Networker

[Networker] Splitting up large directory save jobs into smaller pieces (aka. "parallelizing")

2010-03-03 09:14:33
Subject: [Networker] Splitting up large directory save jobs into smaller pieces (aka. "parallelizing")
From: Ronny Egner <RonnyEgner AT GMX DOT DE>
To: NETWORKER AT LISTSERV.TEMPLE DOT EDU
Date: Wed, 3 Mar 2010 15:12:15 +0100
Hi List,

One customer asked me if it is possible to speed up saves of large 
directories with many sub-dirs (or files). Unfortunately Networker itself 
cannot automatically parallelize saving of directories. Thats quite odd. 

So i wrote  simple  script bash script  in order to split up large 
directories in  smaller (and parallel) save jobs. 


This bash script runs as networker command and decodes the arguments 
(group name,  server name and so on) submitted by the networker server 
and invokes multiple save  commands: one for each sub-directory under the 
submitted directory  (attribute "save set" in client configuration).


When started the script it reads the command line arguments and currently 
treats the  last argument as "to be saved directory". Afterwards it 
invokes one  save process for every directory found under the directory 
specified as  "save set attribute".

Within the script there is a attribute which specifies the maximum amount of 
parallel save jobs allowed to run. In order to achieve this i use a 
small queue:
Every invoked save command is added to a queue with their corresponding 
process id.  Every second the script checks if the process finnished (by 
comparing the process ids in the queue with /proc; if the process id is 
not listed in /proc the process is assumes as "finished" and removed from 
the queue. The freed slot is afterward occupied by the next "waiting to 
be run" save process.


While writing a short prototype i noticed some problems in my prototype:

1. The script does not take multiple directories (specified in the "save 
set"  attribute in client configuration). This can be fixed. No problem.

2. If the directory specified in the save set attribute contains no 
sub-directories the save will run non-parallelized.

3. If the directories specified in the save set attribute contains lets 
say one large sub-directoy and one smaller directory the script will split 
up work into two save jobs: one for the large directory and one for the 
small directory.
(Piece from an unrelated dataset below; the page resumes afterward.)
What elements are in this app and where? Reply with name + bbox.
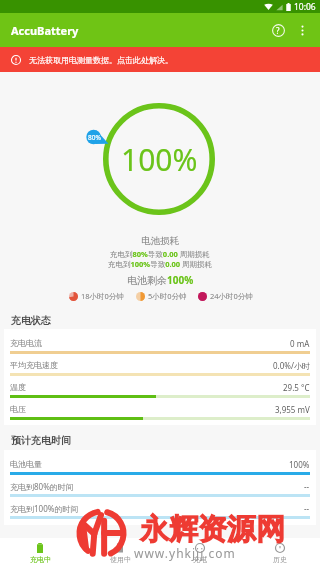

The estimated time saving wont be that huge because the 
larger directory still isnt saved in parallel.

4. Doing incremental backups might be tricky.



Based on these observations i began to rethink my first approach.


Another approach parallelizing save jobs would be doing this on file level
rather than directory level which might work a follows:

1. Create a file list of all files under the specified save set directory
2. Split up this file list into <number of concurrend jobs> files with an 
equal number of files in them
3. For every file created in step (2) save them: "save <some arguments> -I 
<split file name>"


This approach has some problems as well:

1. Creating the file list can take up some time with a lot of files
2. The file might be quite big (several hundred MB)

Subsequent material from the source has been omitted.